◆ **Provided information**
━━━━━━
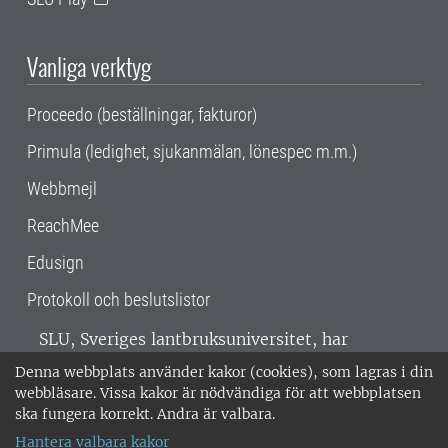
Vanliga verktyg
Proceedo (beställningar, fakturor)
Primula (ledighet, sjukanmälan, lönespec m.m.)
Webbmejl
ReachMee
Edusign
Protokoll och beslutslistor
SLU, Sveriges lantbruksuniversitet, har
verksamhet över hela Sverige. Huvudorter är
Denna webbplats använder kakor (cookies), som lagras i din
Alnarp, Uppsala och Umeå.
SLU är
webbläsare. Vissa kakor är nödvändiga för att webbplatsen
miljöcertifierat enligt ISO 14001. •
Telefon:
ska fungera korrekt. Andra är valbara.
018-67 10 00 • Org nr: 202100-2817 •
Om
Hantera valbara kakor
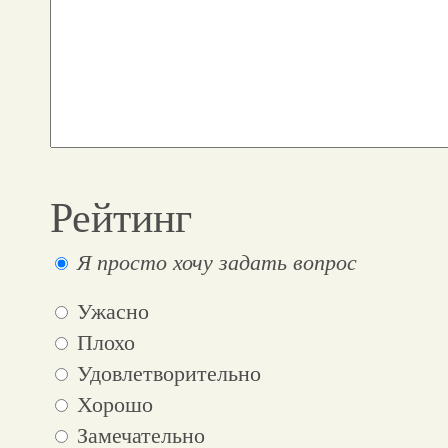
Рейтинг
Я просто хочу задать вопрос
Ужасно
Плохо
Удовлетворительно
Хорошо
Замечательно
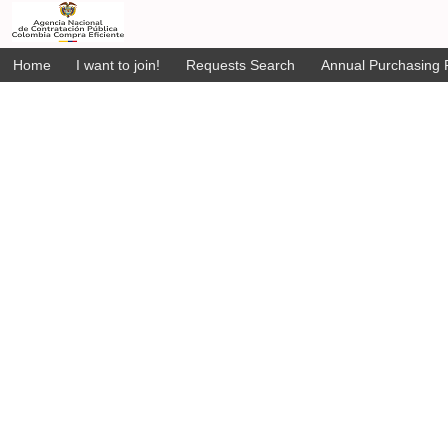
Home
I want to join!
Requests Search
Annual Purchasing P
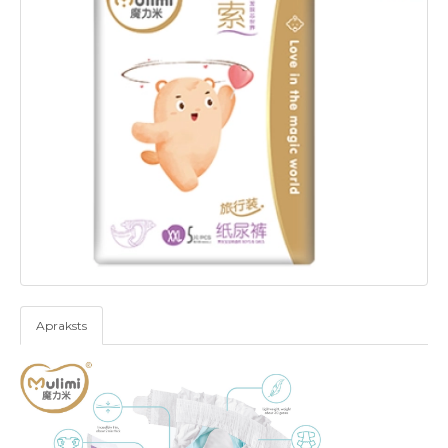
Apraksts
━━━━━━
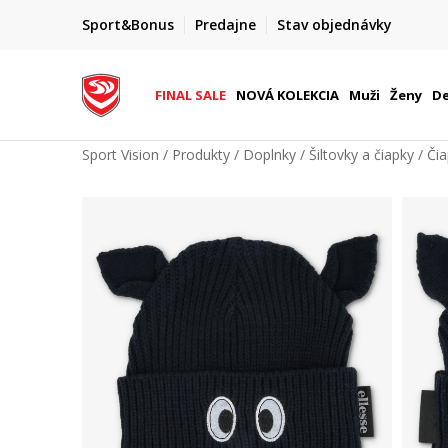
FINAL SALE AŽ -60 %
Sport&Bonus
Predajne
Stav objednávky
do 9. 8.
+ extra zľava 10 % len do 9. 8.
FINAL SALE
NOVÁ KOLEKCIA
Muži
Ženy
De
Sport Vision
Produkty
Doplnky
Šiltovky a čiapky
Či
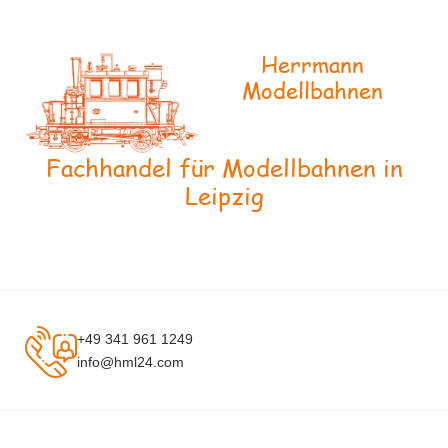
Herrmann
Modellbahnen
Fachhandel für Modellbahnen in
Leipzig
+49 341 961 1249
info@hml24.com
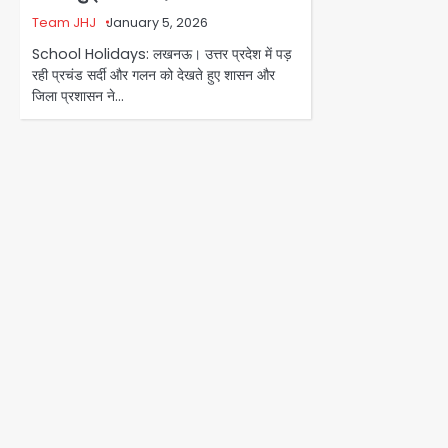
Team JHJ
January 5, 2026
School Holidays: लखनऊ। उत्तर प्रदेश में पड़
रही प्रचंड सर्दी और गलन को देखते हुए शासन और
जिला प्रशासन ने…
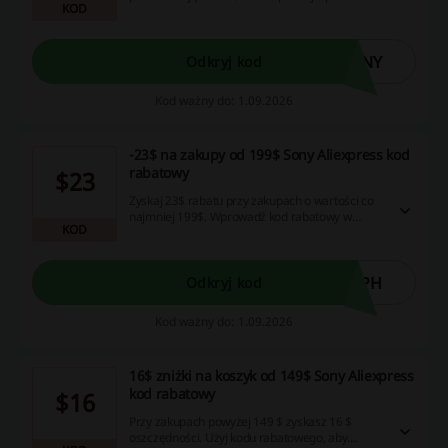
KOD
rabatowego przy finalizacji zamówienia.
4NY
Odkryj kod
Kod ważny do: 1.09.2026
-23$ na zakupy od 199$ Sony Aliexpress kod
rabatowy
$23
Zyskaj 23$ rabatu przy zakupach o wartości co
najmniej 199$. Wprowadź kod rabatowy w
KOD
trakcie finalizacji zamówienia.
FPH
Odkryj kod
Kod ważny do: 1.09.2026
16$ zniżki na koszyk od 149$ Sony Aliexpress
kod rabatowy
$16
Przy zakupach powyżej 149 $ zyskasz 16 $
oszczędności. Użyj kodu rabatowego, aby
━━━━━━
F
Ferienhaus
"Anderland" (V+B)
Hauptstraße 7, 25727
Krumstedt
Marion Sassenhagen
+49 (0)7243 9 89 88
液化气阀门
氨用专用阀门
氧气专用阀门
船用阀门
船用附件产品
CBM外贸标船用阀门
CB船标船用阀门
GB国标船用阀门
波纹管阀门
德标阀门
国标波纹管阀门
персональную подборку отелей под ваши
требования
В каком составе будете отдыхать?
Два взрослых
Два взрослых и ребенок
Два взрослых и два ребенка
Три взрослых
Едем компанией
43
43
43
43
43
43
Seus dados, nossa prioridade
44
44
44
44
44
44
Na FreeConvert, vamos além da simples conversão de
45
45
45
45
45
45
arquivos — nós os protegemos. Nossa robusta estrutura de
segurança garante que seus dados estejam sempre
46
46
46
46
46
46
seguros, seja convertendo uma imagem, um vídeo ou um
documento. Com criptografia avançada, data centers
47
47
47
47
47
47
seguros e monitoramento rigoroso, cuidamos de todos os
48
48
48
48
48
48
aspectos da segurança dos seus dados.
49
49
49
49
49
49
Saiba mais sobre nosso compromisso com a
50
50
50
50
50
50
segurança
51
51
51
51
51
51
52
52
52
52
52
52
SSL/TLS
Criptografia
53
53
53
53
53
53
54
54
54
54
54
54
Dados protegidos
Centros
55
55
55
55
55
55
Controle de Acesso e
━━━━━━
◆ **Task directions**
Filter this listing and copy only the lines holding the word "Sony".

◆ **Answer to this exercise**
-23$ na zakupy od 199$ Sony Aliexpress kod
16$ zniżki na koszyk od 149$ Sony Aliexpress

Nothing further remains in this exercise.